I suddenly felt his hand appear on the low of my back. It slid slowly done my spine and rested there gently as we made our way down the frozen food aisle. Just an ordinary day of typical grocery shopping, yet when his warm palm rested in the curve of my spine I felt extraordinary. I felt special, I felt blessed, I felt loved. How in the world a simple gesture like a hand on my back could almost bring me to my knees, I do not know. But it did serve to remind me how fortunate I was to have found the man God had for me.
It had not always been this way. I can remember over a decade ago crying on the phone long distance with my father. He was angry, the stuttering kind, where I could feel a steely sadness mixed with rage as it dripped from his words.
“Don’t be mad at him, Daddy,” I begged.
I still wanted to protect the man who had made me cry. I still loved him. And even though for the past year I had pretended things weren’t falling apart beneath my feet, I had to face the reality that they had finally shattered. The ground on which I stood had not only shaken, but the rug had been pulled completely out. I was getting a divorce.
“He said he doesn’t love me anymore, Daddy,” I had cried into the landline receiver.
I don’t believe in divorce, which is incredibly ironic considering I am a divorced woman. I never believed in it. I never wanted it for my life, and I never believed it would happen to me. Until it did. One day you find yourself walking into a church building, broken on the inside, smiling on the outside, hoping no one is looking at you like you are afraid they are. Like you’re wearing The Scarlet D. The shame of a failed marriage slung around your neck like an albatross, a constant reminder and self-inflicted punishment for not making your relationship work.
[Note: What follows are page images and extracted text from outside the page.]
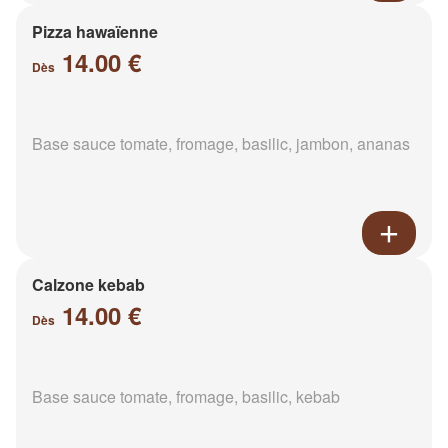
Pizza hawaïenne
14.00 €
Dès
Base sauce tomate, fromage, basilic, jambon, ananas
Calzone kebab
14.00 €
Dès
Base sauce tomate, fromage, basilic, kebab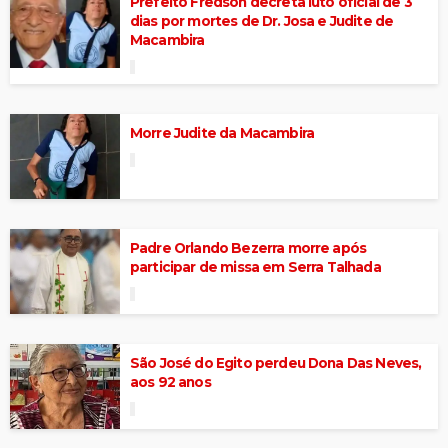
Prefeito Fredson decreta luto oficial de 3
dias por mortes de Dr. Josa e Judite de
Macambira
Morre Judite da Macambira
Padre Orlando Bezerra morre após
participar de missa em Serra Talhada
São José do Egito perdeu Dona Das Neves,
aos 92 anos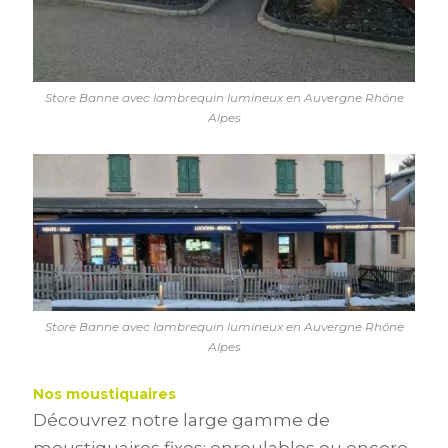
Store Banne avec lambrequin lumineux en Auvergne Rhône
Alpes
Store Banne avec lambrequin lumineux en Auvergne Rhône
Alpes
Nos moustiquaires
Découvrez notre large gamme de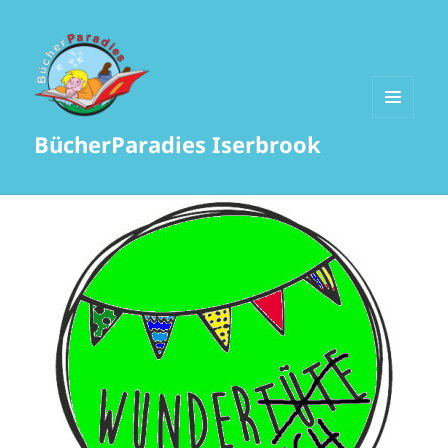
MENÜ
BücherParadies Iserbrook
UND
WIDGETS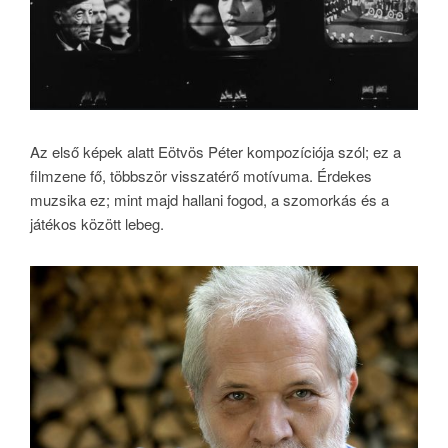
Az első képek alatt Eötvös Péter kompozíciója szól; ez a
filmzene fő, többször visszatérő motívuma. Érdekes
muzsika ez; mint majd hallani fogod, a szomorkás és a
játékos között lebeg.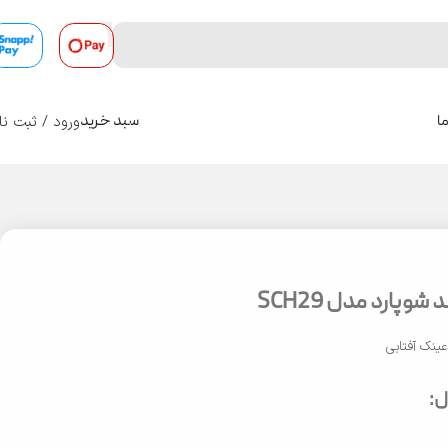
ورود / ثبت نا
ا
سبد خرید
0
وپارد مدل SCH29
ینک آفتابی
: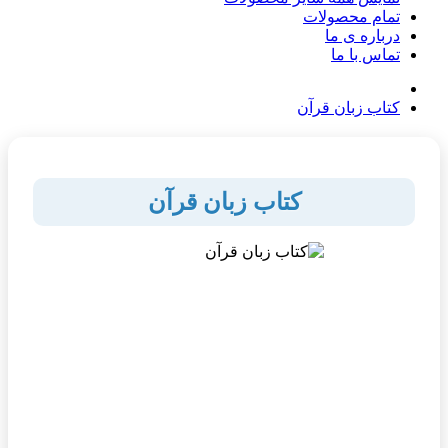
تمام محصولات
درباره ی ما
تماس با ما
کتاب زبان قرآن
کتاب زبان قرآن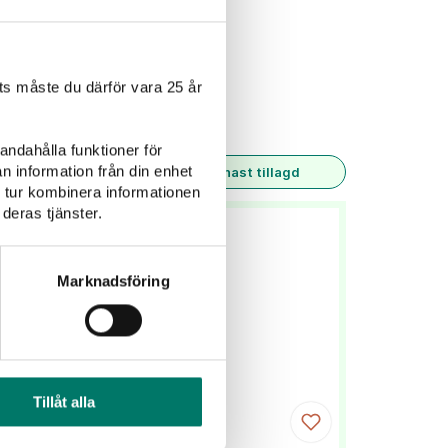
Rosévin
Alkoholfritt
s måste du därför vara 25 år
andahålla funktioner för
n information från din enhet
Senast tillagd
 tur kombinera informationen
deras tjänster.
Marknadsföring
Tillåt alla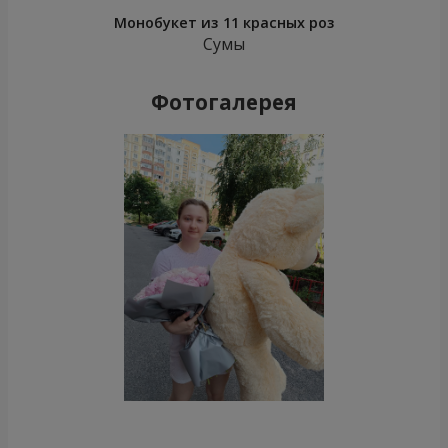
Монобукет из 11 красных роз
Сумы
Фотогалерея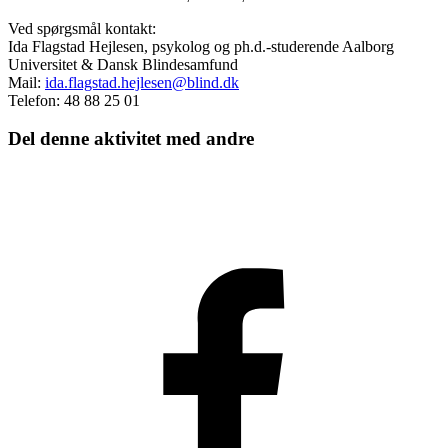
Ved spørgsmål kontakt:
Ida Flagstad Hejlesen, psykolog og ph.d.-studerende Aalborg
Universitet & Dansk Blindesamfund
Mail:
ida.flagstad.hejlesen@blind.dk
Telefon: 48 88 25 01
Del denne aktivitet med andre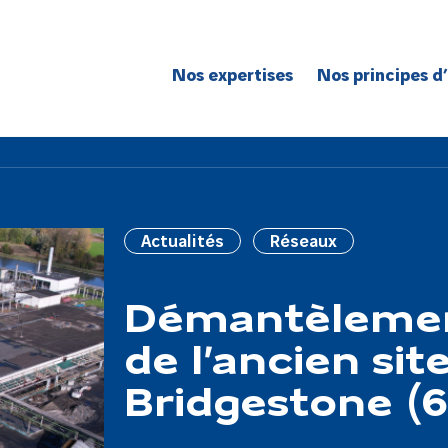
Nos expertises
Nos principes d
Route
Réseaux
Bâtiment
Génie civil
Actualités
Réseaux
Réseaux de spécialité
Grands projets
Démantèlemen
de l’ancien sit
Bridgestone (6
I can remember as an 8-year-old first discovering the stigma surrounding divorce. My Mother had found a wonderful man to marry, one who wouldn’t leave us repeatedly, penniless and in peril. A man who loved her, but who also loved me. An honest man, a selfless man, a Kinsman Redeemer to take us into a home of love. I remember watching my mother cry on the edge of her bed when she thought I wasn’t there. My soon-to-be, adoptive Dad’s lifelong preacher had refused to marry him to my Mom, because of the sin of her prior divorce.
One day in your life you come to realize that God isn’t like man, that God isn’t religion, but that He is relationship. You realize that though the Lord gives laws to guide us, He doesn’t cut us off when we fall. His loving forgiveness and redemptive power carry us. He is a God of second chances. He is a God who makes all things new.
In the midst of my divorce, I can remember sitting in a small, guest bedroom at my parent’s house holding my cat. I had traveled a thousand miles with her and some boxes. I had no job, no home, and no husband. I had none of the things I had thought so important six months prior. In the middle of brokenness, you can feel forgotten, condemned, hopeless, helpless, and without a chance for future happiness. But God.
God can bring beauty from ashes, perhaps even a prince to replace a frog. When my marriage failed I felt like it was all on me. Did I really like to cuddle too much, or overuse the phrase, I love you? I felt like I had messed up my chance for happiness, that I had disappointed God, that I had made mistakes that I couldn’t come back from. Honestly, I made a lot of mistakes in my first marriage, but God likes to use beautiful messes for His glory I’ve learned. I had no idea that God could bring me happiness after I had broken a covenant I made under Him. I didn’t realize He could redeem my mistakes, change my life, and bring me the utmost happiness He had in mind for me all along. Yet He did.
Eleven years ago had you told me a hand on my back could bring me such contentment, I might have laughed. I never knew love could be like that. I never knew you could share so intimately or understand another person so completely. I didn’t foresee the deep, caring relationship God had in mind for a sinner like me. I didn’t know He would not only give me a second chance at love, but also a second chance to see Him more clearly through the eyes of a covenant relationship with my spouse as we both served the Lord completely and totally. Like Eve, I had fallen, and it had thrown my life into darkness and shame. I covered my nakedness with all the wrong things for my own 2,000 years. But then He brought a New Covenant. A fresh start to truly love and be loved. Some may call it heresy. Others will call it grace. I call it redeemed.
God is a God of second chances. He brought Jesus to give the world a second chance, and He is here now to give all sinners a second chance, to take away your sin and make you new. It’s never too late to take [hold] of your second chance life.